Problem to solve: Write out exactly the lines running from the one with "Find all instances" to the end of the data, including both of those lines and excluding pictures.

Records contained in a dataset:
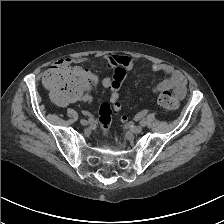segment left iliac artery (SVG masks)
I'll return each instance as SVG.
<instances>
[{"label":"left iliac artery","mask_w":224,"mask_h":224,"mask_svg":"<svg viewBox=\"0 0 224 224\" xmlns=\"http://www.w3.org/2000/svg\"><path fill=\"white\" fill-rule=\"evenodd\" d=\"M140 125L144 127V126H146V122L144 120H142V121H140Z\"/></svg>","instance_id":"left-iliac-artery-1"}]
</instances>
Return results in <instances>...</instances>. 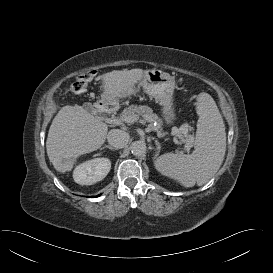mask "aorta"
Masks as SVG:
<instances>
[{
	"mask_svg": "<svg viewBox=\"0 0 273 273\" xmlns=\"http://www.w3.org/2000/svg\"><path fill=\"white\" fill-rule=\"evenodd\" d=\"M130 150L134 156H142L146 153V144L143 141H135L130 145Z\"/></svg>",
	"mask_w": 273,
	"mask_h": 273,
	"instance_id": "762f6f07",
	"label": "aorta"
}]
</instances>
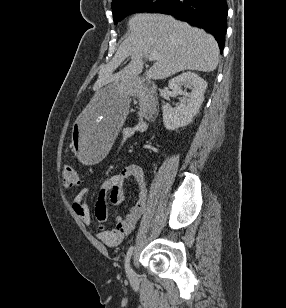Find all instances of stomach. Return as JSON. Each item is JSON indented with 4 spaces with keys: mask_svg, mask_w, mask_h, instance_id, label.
Returning <instances> with one entry per match:
<instances>
[{
    "mask_svg": "<svg viewBox=\"0 0 286 308\" xmlns=\"http://www.w3.org/2000/svg\"><path fill=\"white\" fill-rule=\"evenodd\" d=\"M130 83L102 85L93 97H88L86 109H81L72 122V149L80 165H97L113 149L114 137L123 124L130 107Z\"/></svg>",
    "mask_w": 286,
    "mask_h": 308,
    "instance_id": "0dacf381",
    "label": "stomach"
}]
</instances>
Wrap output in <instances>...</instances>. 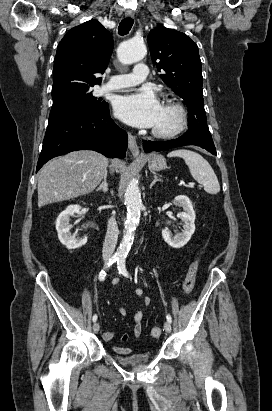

Task output:
Find all instances of stomach. Return as JSON. Each item is JSON indented with 4 spaces with keys: mask_svg, mask_w, mask_h, instance_id, label.
Returning <instances> with one entry per match:
<instances>
[{
    "mask_svg": "<svg viewBox=\"0 0 286 308\" xmlns=\"http://www.w3.org/2000/svg\"><path fill=\"white\" fill-rule=\"evenodd\" d=\"M130 83L102 85L93 97H88L86 109H81L72 122V149L80 165H97L113 149L114 137L123 124L130 107Z\"/></svg>",
    "mask_w": 286,
    "mask_h": 308,
    "instance_id": "0dacf381",
    "label": "stomach"
}]
</instances>
Wrap output in <instances>...</instances>. 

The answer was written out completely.